Saved data entries
▽

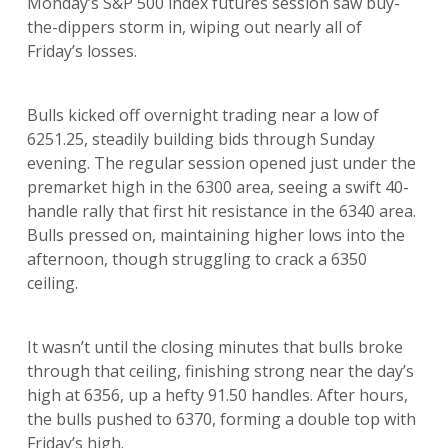
Monday’s S&P 500 index futures session saw buy-
the-dippers storm in, wiping out nearly all of
Friday’s losses.
Bulls kicked off overnight trading near a low of
6251.25, steadily building bids through Sunday
evening. The regular session opened just under the
premarket high in the 6300 area, seeing a swift 40-
handle rally that first hit resistance in the 6340 area.
Bulls pressed on, maintaining higher lows into the
afternoon, though struggling to crack a 6350
ceiling.
It wasn’t until the closing minutes that bulls broke
through that ceiling, finishing strong near the day’s
high at 6356, up a hefty 91.50 handles. After hours,
the bulls pushed to 6370, forming a double top with
Friday’s high.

△

What is being asked:
Lines, not occurrences, are what count: report how many lines of the records above include the word "ceiling", and nothing else.

Result of the task:
2